● **Data for analysis**

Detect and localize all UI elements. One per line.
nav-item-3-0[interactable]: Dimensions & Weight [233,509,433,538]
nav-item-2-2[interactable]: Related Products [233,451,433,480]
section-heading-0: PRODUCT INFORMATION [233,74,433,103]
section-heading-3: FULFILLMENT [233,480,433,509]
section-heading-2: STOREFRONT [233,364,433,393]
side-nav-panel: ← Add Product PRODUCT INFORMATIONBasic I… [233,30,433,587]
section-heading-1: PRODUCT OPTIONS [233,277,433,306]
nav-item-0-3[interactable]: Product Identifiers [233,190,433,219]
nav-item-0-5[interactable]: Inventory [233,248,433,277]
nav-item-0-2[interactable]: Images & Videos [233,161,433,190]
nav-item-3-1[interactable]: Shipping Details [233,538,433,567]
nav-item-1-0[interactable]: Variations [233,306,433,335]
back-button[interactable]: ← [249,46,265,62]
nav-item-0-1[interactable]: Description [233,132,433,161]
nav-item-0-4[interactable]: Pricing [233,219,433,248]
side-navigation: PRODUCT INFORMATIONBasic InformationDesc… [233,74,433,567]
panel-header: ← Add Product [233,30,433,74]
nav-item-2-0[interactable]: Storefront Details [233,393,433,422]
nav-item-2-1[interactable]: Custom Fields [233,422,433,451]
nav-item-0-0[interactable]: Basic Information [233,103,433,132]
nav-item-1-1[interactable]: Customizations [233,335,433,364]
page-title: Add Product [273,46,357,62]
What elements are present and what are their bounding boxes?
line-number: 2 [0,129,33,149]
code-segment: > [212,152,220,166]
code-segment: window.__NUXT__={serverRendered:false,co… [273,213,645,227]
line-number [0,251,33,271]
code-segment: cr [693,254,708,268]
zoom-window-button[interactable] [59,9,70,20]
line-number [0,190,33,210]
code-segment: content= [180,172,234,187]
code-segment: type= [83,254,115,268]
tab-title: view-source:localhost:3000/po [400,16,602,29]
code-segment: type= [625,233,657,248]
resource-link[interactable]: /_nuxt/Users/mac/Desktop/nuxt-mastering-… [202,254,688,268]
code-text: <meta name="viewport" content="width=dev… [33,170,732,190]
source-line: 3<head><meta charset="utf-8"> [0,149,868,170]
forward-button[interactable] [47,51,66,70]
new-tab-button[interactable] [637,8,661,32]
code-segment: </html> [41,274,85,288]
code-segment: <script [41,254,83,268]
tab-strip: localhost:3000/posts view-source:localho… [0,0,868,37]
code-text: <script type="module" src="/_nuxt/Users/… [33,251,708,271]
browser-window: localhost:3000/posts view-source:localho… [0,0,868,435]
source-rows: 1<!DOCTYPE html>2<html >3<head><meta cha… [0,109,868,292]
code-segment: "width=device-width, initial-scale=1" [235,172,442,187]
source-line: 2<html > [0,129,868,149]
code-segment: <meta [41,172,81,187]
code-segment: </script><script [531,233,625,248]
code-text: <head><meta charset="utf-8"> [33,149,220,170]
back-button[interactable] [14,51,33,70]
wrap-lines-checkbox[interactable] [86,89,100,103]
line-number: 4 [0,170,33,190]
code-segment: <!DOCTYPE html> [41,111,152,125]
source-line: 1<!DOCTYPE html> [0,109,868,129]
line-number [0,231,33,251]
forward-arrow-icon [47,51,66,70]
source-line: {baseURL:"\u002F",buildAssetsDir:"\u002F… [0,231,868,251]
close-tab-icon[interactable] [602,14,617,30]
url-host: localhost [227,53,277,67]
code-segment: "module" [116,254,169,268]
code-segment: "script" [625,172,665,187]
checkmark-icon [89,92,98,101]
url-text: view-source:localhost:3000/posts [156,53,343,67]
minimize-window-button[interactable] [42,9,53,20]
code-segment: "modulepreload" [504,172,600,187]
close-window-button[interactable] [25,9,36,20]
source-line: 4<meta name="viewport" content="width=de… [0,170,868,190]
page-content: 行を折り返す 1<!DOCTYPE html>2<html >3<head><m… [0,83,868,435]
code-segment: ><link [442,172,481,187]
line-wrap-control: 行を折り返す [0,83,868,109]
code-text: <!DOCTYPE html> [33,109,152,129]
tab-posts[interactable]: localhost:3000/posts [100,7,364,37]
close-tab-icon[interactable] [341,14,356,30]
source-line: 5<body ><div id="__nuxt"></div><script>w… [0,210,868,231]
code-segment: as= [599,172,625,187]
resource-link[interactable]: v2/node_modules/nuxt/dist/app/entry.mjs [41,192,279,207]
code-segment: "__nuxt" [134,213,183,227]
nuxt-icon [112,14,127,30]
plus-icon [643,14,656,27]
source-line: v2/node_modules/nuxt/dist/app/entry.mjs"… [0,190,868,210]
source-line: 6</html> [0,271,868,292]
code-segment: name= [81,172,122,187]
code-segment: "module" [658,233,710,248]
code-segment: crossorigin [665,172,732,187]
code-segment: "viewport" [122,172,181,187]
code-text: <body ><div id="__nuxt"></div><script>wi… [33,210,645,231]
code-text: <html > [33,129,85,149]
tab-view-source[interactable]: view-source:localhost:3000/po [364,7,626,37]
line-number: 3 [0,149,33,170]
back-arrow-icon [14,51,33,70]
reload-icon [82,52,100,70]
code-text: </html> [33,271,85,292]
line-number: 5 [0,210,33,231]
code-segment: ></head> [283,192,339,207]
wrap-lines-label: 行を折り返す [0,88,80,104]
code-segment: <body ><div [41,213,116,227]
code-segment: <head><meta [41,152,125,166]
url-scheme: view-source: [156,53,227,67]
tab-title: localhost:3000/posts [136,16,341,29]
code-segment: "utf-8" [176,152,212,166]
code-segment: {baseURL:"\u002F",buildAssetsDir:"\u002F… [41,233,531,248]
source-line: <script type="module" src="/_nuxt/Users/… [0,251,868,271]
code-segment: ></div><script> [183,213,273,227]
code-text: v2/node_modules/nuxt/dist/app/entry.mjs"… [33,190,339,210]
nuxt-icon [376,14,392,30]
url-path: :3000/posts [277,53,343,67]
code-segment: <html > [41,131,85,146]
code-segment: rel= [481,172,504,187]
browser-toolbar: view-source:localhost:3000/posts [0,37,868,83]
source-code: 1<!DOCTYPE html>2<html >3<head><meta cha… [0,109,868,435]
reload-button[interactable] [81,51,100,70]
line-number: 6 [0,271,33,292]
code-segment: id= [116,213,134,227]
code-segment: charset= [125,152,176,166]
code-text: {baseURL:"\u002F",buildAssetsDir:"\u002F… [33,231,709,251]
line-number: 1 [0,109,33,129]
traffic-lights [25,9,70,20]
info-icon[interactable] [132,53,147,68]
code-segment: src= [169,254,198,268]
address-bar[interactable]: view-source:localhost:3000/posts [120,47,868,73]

● **What you will do**
Every record shown above should be written out again exactly.

● **Solved exercise**
Detect and localize all UI elements. One per line.
nav-item-3-0[interactable]: Dimensions & Weight [233,509,433,538]
nav-item-2-2[interactable]: Related Products [233,451,433,480]
section-heading-0: PRODUCT INFORMATION [233,74,433,103]
section-heading-3: FULFILLMENT [233,480,433,509]
section-heading-2: STOREFRONT [233,364,433,393]
side-nav-panel: ← Add Product PRODUCT INFORMATIONBasic I… [233,30,433,587]
section-heading-1: PRODUCT OPTIONS [233,277,433,306]
nav-item-0-3[interactable]: Product Identifiers [233,190,433,219]
nav-item-0-5[interactable]: Inventory [233,248,433,277]
nav-item-0-2[interactable]: Images & Videos [233,161,433,190]
nav-item-3-1[interactable]: Shipping Details [233,538,433,567]
nav-item-1-0[interactable]: Variations [233,306,433,335]
back-button[interactable]: ← [249,46,265,62]
nav-item-0-1[interactable]: Description [233,132,433,161]
nav-item-0-4[interactable]: Pricing [233,219,433,248]
side-navigation: PRODUCT INFORMATIONBasic InformationDesc… [233,74,433,567]
panel-header: ← Add Product [233,30,433,74]
nav-item-2-0[interactable]: Storefront Details [233,393,433,422]
nav-item-2-1[interactable]: Custom Fields [233,422,433,451]
nav-item-0-0[interactable]: Basic Information [233,103,433,132]
nav-item-1-1[interactable]: Customizations [233,335,433,364]
page-title: Add Product [273,46,357,62]
What elements are present and what are their bounding boxes?
line-number: 2 [0,129,33,149]
code-segment: > [212,152,220,166]
code-segment: window.__NUXT__={serverRendered:false,co… [273,213,645,227]
line-number [0,251,33,271]
code-segment: cr [693,254,708,268]
zoom-window-button[interactable] [59,9,70,20]
line-number [0,190,33,210]
code-segment: content= [180,172,234,187]
code-segment: type= [83,254,115,268]
tab-title: view-source:localhost:3000/po [400,16,602,29]
code-segment: type= [625,233,657,248]
resource-link[interactable]: /_nuxt/Users/mac/Desktop/nuxt-mastering-… [202,254,688,268]
code-text: <meta name="viewport" content="width=dev… [33,170,732,190]
source-line: 3<head><meta charset="utf-8"> [0,149,868,170]
forward-button[interactable] [47,51,66,70]
new-tab-button[interactable] [637,8,661,32]
code-segment: </html> [41,274,85,288]
code-segment: <script [41,254,83,268]
tab-strip: localhost:3000/posts view-source:localho… [0,0,868,37]
code-text: <script type="module" src="/_nuxt/Users/… [33,251,708,271]
browser-window: localhost:3000/posts view-source:localho… [0,0,868,435]
source-rows: 1<!DOCTYPE html>2<html >3<head><meta cha… [0,109,868,292]
code-segment: "width=device-width, initial-scale=1" [235,172,442,187]
source-line: 2<html > [0,129,868,149]
code-segment: <meta [41,172,81,187]
code-segment: </script><script [531,233,625,248]
code-text: <head><meta charset="utf-8"> [33,149,220,170]
back-button[interactable] [14,51,33,70]
wrap-lines-checkbox[interactable] [86,89,100,103]
line-number: 4 [0,170,33,190]
code-segment: <!DOCTYPE html> [41,111,152,125]
source-line: 1<!DOCTYPE html> [0,109,868,129]
line-number [0,231,33,251]
forward-arrow-icon [47,51,66,70]
source-line: {baseURL:"\u002F",buildAssetsDir:"\u002F… [0,231,868,251]
close-tab-icon[interactable] [602,14,617,30]
url-host: localhost [227,53,277,67]
code-segment: "module" [116,254,169,268]
code-segment: "script" [625,172,665,187]
checkmark-icon [89,92,98,101]
url-text: view-source:localhost:3000/posts [156,53,343,67]
minimize-window-button[interactable] [42,9,53,20]
code-segment: "modulepreload" [504,172,600,187]
close-window-button[interactable] [25,9,36,20]
source-line: 4<meta name="viewport" content="width=de… [0,170,868,190]
page-content: 行を折り返す 1<!DOCTYPE html>2<html >3<head><m… [0,83,868,435]
code-segment: ><link [442,172,481,187]
line-wrap-control: 行を折り返す [0,83,868,109]
code-text: <!DOCTYPE html> [33,109,152,129]
tab-posts[interactable]: localhost:3000/posts [100,7,364,37]
close-tab-icon[interactable] [341,14,356,30]
source-line: 5<body ><div id="__nuxt"></div><script>w… [0,210,868,231]
code-segment: as= [599,172,625,187]
resource-link[interactable]: v2/node_modules/nuxt/dist/app/entry.mjs [41,192,279,207]
code-segment: "__nuxt" [134,213,183,227]
nuxt-icon [112,14,127,30]
plus-icon [643,14,656,27]
source-line: v2/node_modules/nuxt/dist/app/entry.mjs"… [0,190,868,210]
source-line: 6</html> [0,271,868,292]
code-segment: name= [81,172,122,187]
code-segment: "module" [658,233,710,248]
code-segment: crossorigin [665,172,732,187]
code-segment: "viewport" [122,172,181,187]
code-text: <body ><div id="__nuxt"></div><script>wi… [33,210,645,231]
code-text: <html > [33,129,85,149]
tab-view-source[interactable]: view-source:localhost:3000/po [364,7,626,37]
line-number: 3 [0,149,33,170]
back-arrow-icon [14,51,33,70]
reload-icon [82,52,100,70]
code-text: </html> [33,271,85,292]
line-number: 5 [0,210,33,231]
code-segment: ></head> [283,192,339,207]
wrap-lines-label: 行を折り返す [0,88,80,104]
code-segment: <body ><div [41,213,116,227]
code-segment: <head><meta [41,152,125,166]
url-scheme: view-source: [156,53,227,67]
tab-title: localhost:3000/posts [136,16,341,29]
code-segment: "utf-8" [176,152,212,166]
code-segment: {baseURL:"\u002F",buildAssetsDir:"\u002F… [41,233,531,248]
source-line: <script type="module" src="/_nuxt/Users/… [0,251,868,271]
code-segment: ></div><script> [183,213,273,227]
code-text: v2/node_modules/nuxt/dist/app/entry.mjs"… [33,190,339,210]
nuxt-icon [376,14,392,30]
url-path: :3000/posts [277,53,343,67]
code-segment: <html > [41,131,85,146]
code-segment: rel= [481,172,504,187]
browser-toolbar: view-source:localhost:3000/posts [0,37,868,83]
source-code: 1<!DOCTYPE html>2<html >3<head><meta cha… [0,109,868,435]
reload-button[interactable] [81,51,100,70]
line-number: 6 [0,271,33,292]
code-segment: id= [116,213,134,227]
code-segment: charset= [125,152,176,166]
code-text: {baseURL:"\u002F",buildAssetsDir:"\u002F… [33,231,709,251]
line-number: 1 [0,109,33,129]
traffic-lights [25,9,70,20]
info-icon[interactable] [132,53,147,68]
code-segment: src= [169,254,198,268]
address-bar[interactable]: view-source:localhost:3000/posts [120,47,868,73]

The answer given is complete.